In the data below, which lines hold "Noble"? Copy every one.

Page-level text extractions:

- - -

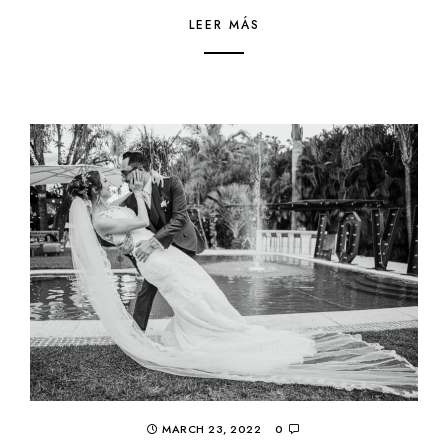
LEER MÁS
MARCH 23, 2022
0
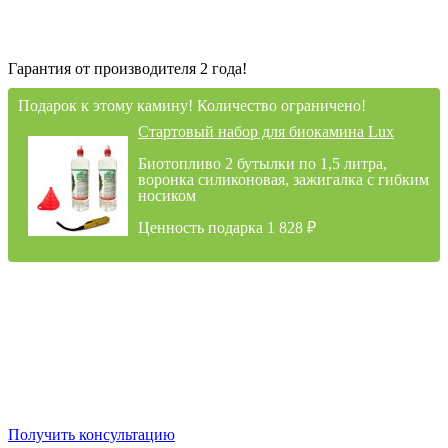
Гарантия от производителя 2 года!
Подарок к этому камину! Количество ограничено!
Стартовый набор для биокамина Lux
Биотопливо 2 бутылки по 1,5 литра,
воронка силиконовая, зажигалка с гибким
носиком
Ценность подарка 1 828
₽
Получить консультацию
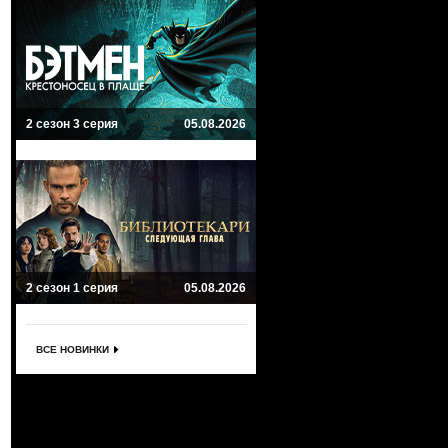
2 сезон 3 серия
05.08.2026
2 сезон 1 серия
05.08.2026
ВСЕ НОВИНКИ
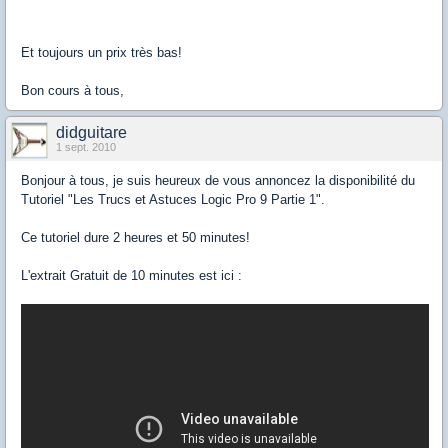
Et toujours un prix très bas!
Bon cours à tous,
didguitare
1 sept. 2010
Bonjour à tous, je suis heureux de vous annoncez la disponibilité du
Tutoriel "Les Trucs et Astuces Logic Pro 9 Partie 1".
Ce tutoriel dure 2 heures et 50 minutes!
L'extrait Gratuit de 10 minutes est ici :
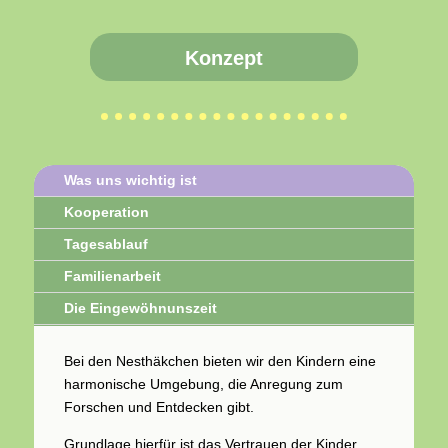
Konzept
Was uns wichtig ist
Kooperation
Tagesablauf
Familienarbeit
Die Eingewöhnunszeit
Bei den Nesthäkchen bieten wir den Kindern eine
harmonische Umgebung, die Anregung zum
Forschen und Entdecken gibt.
Grundlage hierfür ist das Vertrauen der Kinder.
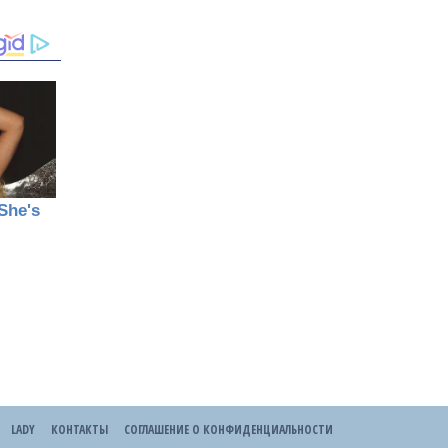
LADY
КОНТАКТЫ
СОГЛАШЕНИЕ О КОНФИДЕНЦИАЛЬНОСТИ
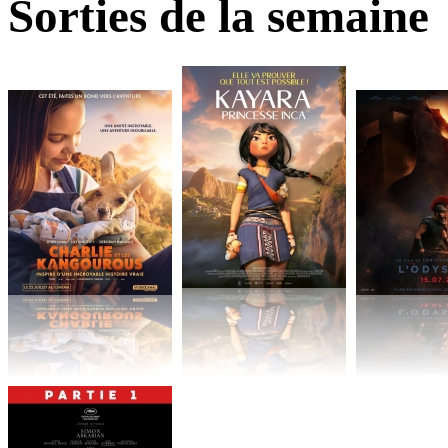
Sorties de la semaine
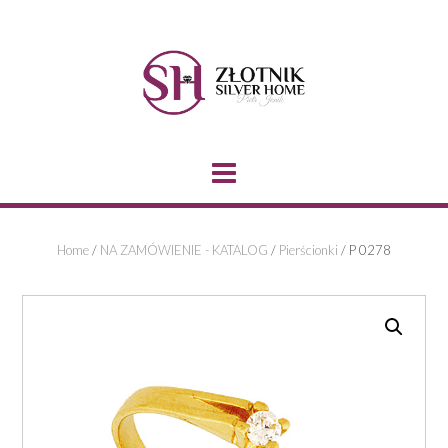
Skip
to
content
Home
/
NA ZAMÓWIENIE - KATALOG
/
Pierścionki
/ P 0278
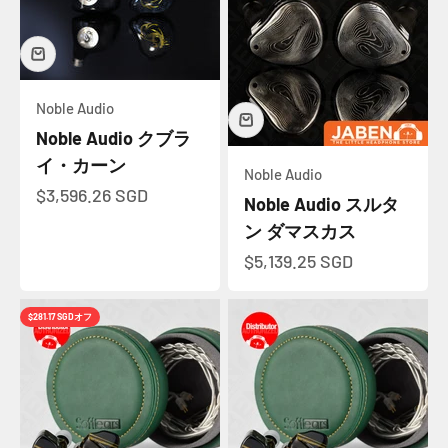
Noble Audio
Noble Audio クブラ
イ・カーン
Noble Audio
セール価格
$3,596.26 SGD
Noble Audio スルタ
ン ダマスカス
セール価格
$5,139.25 SGD
$281.17 SGD
オフ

- - -

Exercise answer:
Noble Audio
Noble Audio クブラ
Noble Audio
Noble Audio スルタ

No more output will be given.